> **INPUT RECORDS**
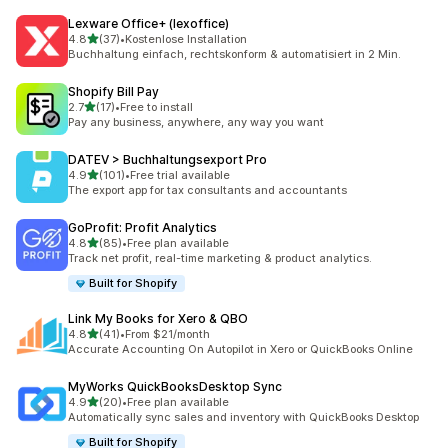
Lexware Office+ (lexoffice)
out of 5 stars
4.8
(37)
•
Kostenlose Installation
37 total reviews
Buchhaltung einfach, rechtskonform & automatisiert in 2 Min.
Shopify Bill Pay
out of 5 stars
2.7
(17)
•
Free to install
17 total reviews
Pay any business, anywhere, any way you want
DATEV > Buchhaltungsexport Pro
out of 5 stars
4.9
(101)
•
Free trial available
101 total reviews
The export app for tax consultants and accountants
GoProfit: Profit Analytics
out of 5 stars
4.8
(85)
•
Free plan available
85 total reviews
Track net profit, real-time marketing & product analytics.
Built for Shopify
Link My Books for Xero & QBO
out of 5 stars
4.8
(41)
•
From $21/month
41 total reviews
Accurate Accounting On Autopilot in Xero or QuickBooks Online
MyWorks QuickBooksDesktop Sync
out of 5 stars
4.9
(20)
•
Free plan available
20 total reviews
Automatically sync sales and inventory with QuickBooks Desktop
Built for Shopify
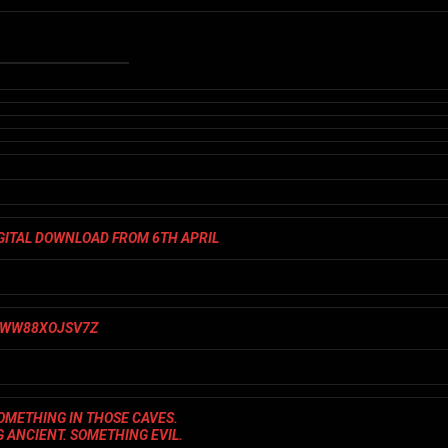
IGITAL DOWNLOAD FROM 6TH APRIL
OMETHING IN THOSE CAVES.
 ANCIENT. SOMETHING EVIL.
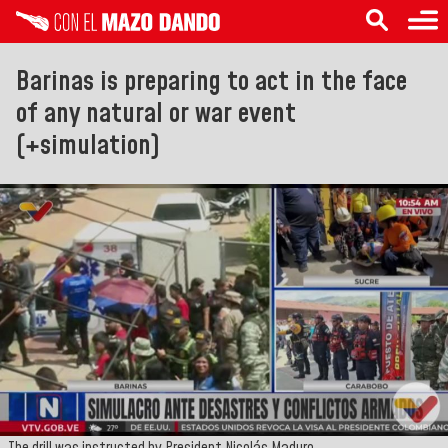
Barinas is preparing to act in the face
of any natural or war event
(+simulation)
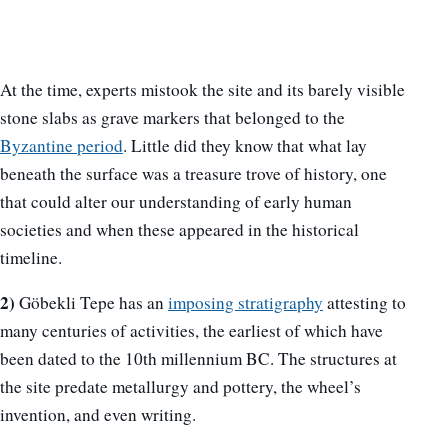
At the time, experts mistook the site and its barely visible
stone slabs as grave markers that belonged to the
Byzantine period
. Little did they know that what lay
beneath the surface was a treasure trove of history, one
that could alter our understanding of early human
societies and when these appeared in the historical
timeline.
2)
Göbekli Tepe has an
imposing stratigraphy
attesting to
many centuries of activities, the earliest of which have
been dated to the 10th millennium BC. The structures at
the site predate metallurgy and pottery, the wheel’s
invention, and even writing.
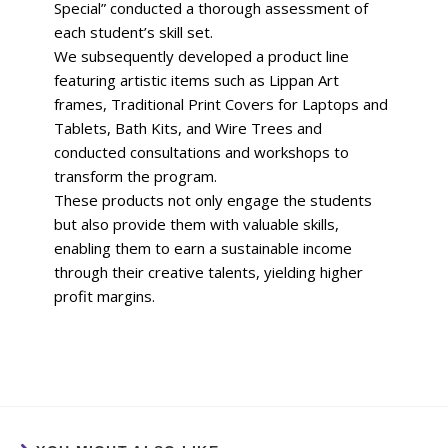
Special” conducted a thorough assessment of
each student’s skill set.
We subsequently developed a product line
featuring artistic items such as Lippan Art
frames, Traditional Print Covers for Laptops and
Tablets, Bath Kits, and Wire Trees and
conducted consultations and workshops to
transform the program.
These products not only engage the students
but also provide them with valuable skills,
enabling them to earn a sustainable income
through their creative talents, yielding higher
profit margins.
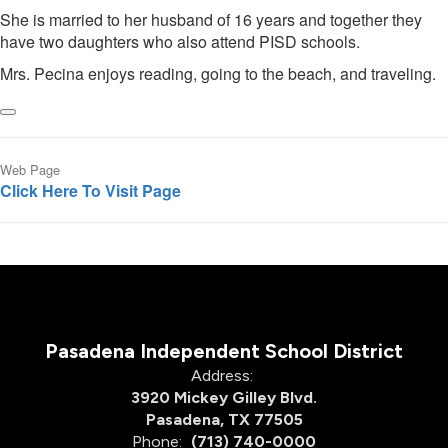
She is married to her husband of 16 years and together they
have two daughters who also attend PISD schools.
Mrs. Pecina enjoys reading, going to the beach, and traveling.
Web Page
Click Here To Visit Page
Pasadena Independent School District
Address:
3920 Mickey Gilley Blvd.
Pasadena, TX 77505
Phone:
(713) 740-0000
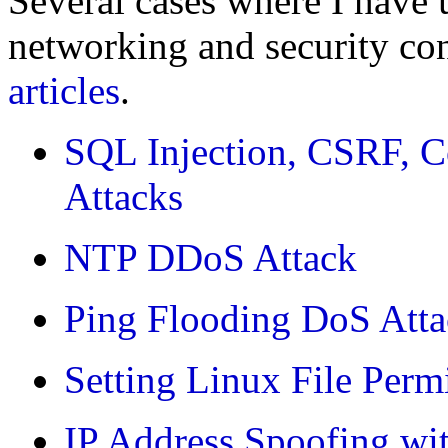
Several cases where I have 
networking and security con
articles
.
SQL Injection, CSRF, C
Attacks
NTP DDoS Attack
Ping Flooding DoS Att
Setting Linux File Perm
IP Address Spoofing wit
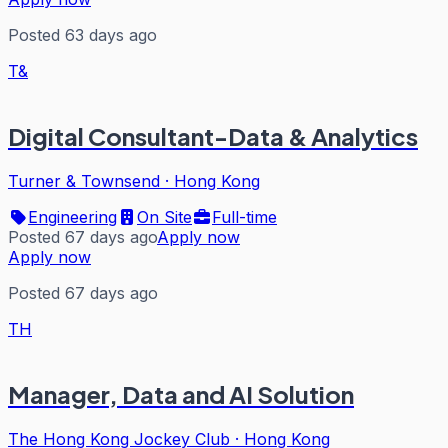
Posted 63 days ago
T&
Digital Consultant-Data & Analytics
Turner & Townsend
·
Hong Kong
Engineering
On Site
Full-time
Posted 67 days ago
Apply now
Apply now
Posted 67 days ago
TH
Manager, Data and AI Solution
The Hong Kong Jockey Club
·
Hong Kong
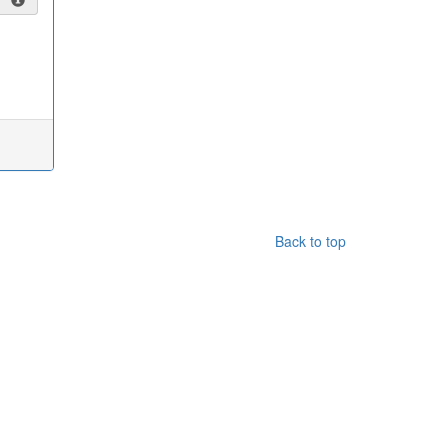
Back to top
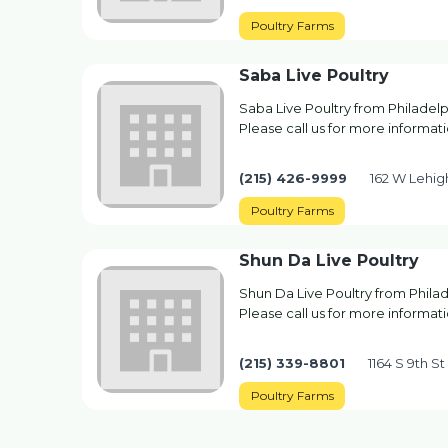
Poultry Farms
Saba Live Poultry
Saba Live Poultry from Philadelp
Please call us for more informati
(215) 426-9999
162 W Lehig
Poultry Farms
Shun Da Live Poultry
Shun Da Live Poultry from Philad
Please call us for more informati
(215) 339-8801
1164 S 9th St
Poultry Farms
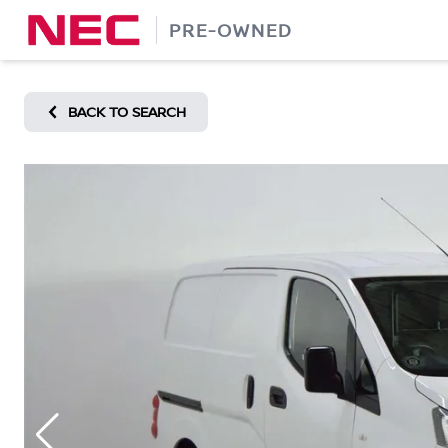
Skip
PRE-OWNED
to
content
BACK TO SEARCH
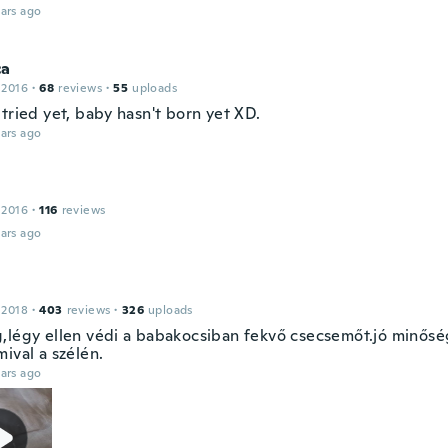
ars ago
ca
 2016
·
68
reviews
·
55
uploads
tried yet, baby hasn't born yet XD.
ars ago
 2016
·
116
reviews
ars ago
 2018
·
403
reviews
·
326
uploads
,légy ellen védi a babakocsiban fekvő csecsemőt.jó minősé
ival a szélén.
ars ago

> **TASK BRIEF**
The answer is the complete set of records, copied exactly, with pictures omitted.

> **FINISHED TASK**
Lexware Office+ (lexoffice)
out of 5 stars
4.8
(37)
•
Kostenlose Installation
37 total reviews
Buchhaltung einfach, rechtskonform & automatisiert in 2 Min.
Shopify Bill Pay
out of 5 stars
2.7
(17)
•
Free to install
17 total reviews
Pay any business, anywhere, any way you want
DATEV > Buchhaltungsexport Pro
out of 5 stars
4.9
(101)
•
Free trial available
101 total reviews
The export app for tax consultants and accountants
GoProfit: Profit Analytics
out of 5 stars
4.8
(85)
•
Free plan available
85 total reviews
Track net profit, real-time marketing & product analytics.
Built for Shopify
Link My Books for Xero & QBO
out of 5 stars
4.8
(41)
•
From $21/month
41 total reviews
Accurate Accounting On Autopilot in Xero or QuickBooks Online
MyWorks QuickBooksDesktop Sync
out of 5 stars
4.9
(20)
•
Free plan available
20 total reviews
Automatically sync sales and inventory with QuickBooks Desktop
Built for Shopify
IGITAL DOWNLOAD FROM 6TH APRIL
OMETHING IN THOSE CAVES.
 ANCIENT. SOMETHING EVIL.
Barinas is preparing to act in the face
of any natural or war event
(+simulation)
At the time, experts mistook the site and its barely visible
stone slabs as grave markers that belonged to the
Byzantine period
. Little did they know that what lay
beneath the surface was a treasure trove of history, one
that could alter our understanding of early human
societies and when these appeared in the historical
timeline.
2)
Göbekli Tepe has an
imposing stratigraphy
attesting to
many centuries of activities, the earliest of which have
been dated to the 10th millennium BC. The structures at
the site predate metallurgy and pottery, the wheel’s
invention, and even writing.
Special” conducted a thorough assessment of
each student’s skill set.
We subsequently developed a product line
featuring artistic items such as Lippan Art
frames, Traditional Print Covers for Laptops and
Tablets, Bath Kits, and Wire Trees and
conducted consultations and workshops to
transform the program.
These products not only engage the students
but also provide them with valuable skills,
enabling them to earn a sustainable income
through their creative talents, yielding higher
profit margins.
She is married to her husband of 16 years and together they
have two daughters who also attend PISD schools.
Mrs. Pecina enjoys reading, going to the beach, and traveling.
Web Page
Click Here To Visit Page
Pasadena Independent School District
Address:
3920 Mickey Gilley Blvd.
Pasadena, TX 77505
Phone:
(713) 740-0000
Several cases where I have 
networking and security con
articles
.
SQL Injection, CSRF, C
Attacks
NTP DDoS Attack
Ping Flooding DoS Att
Setting Linux File Perm
IP Address Spoofing wit
Posted 63 days ago
T&
Digital Consultant-Data & Analytics
Turner & Townsend
·
Hong Kong
Engineering
On Site
Full-time
Posted 67 days ago
Apply now
Apply now
Posted 67 days ago
TH
Manager, Data and AI Solution
The Hong Kong Jockey Club
·
Hong Kong
Back to top
Poultry Farms
Saba Live Poultry
Saba Live Poultry from Philadelp
Please call us for more informati
(215) 426-9999
162 W Lehig
Poultry Farms
Shun Da Live Poultry
Shun Da Live Poultry from Philad
Please call us for more informati
(215) 339-8801
1164 S 9th St
Poultry Farms
Skip
PRE-OWNED
to
content
BACK TO SEARCH
ars ago
ca
 2016
·
68
reviews
·
55
uploads
tried yet, baby hasn't born yet XD.
ars ago
 2016
·
116
reviews
ars ago
 2018
·
403
reviews
·
326
uploads
,légy ellen védi a babakocsiban fekvő csecsemőt.jó minősé
ival a szélén.
ars ago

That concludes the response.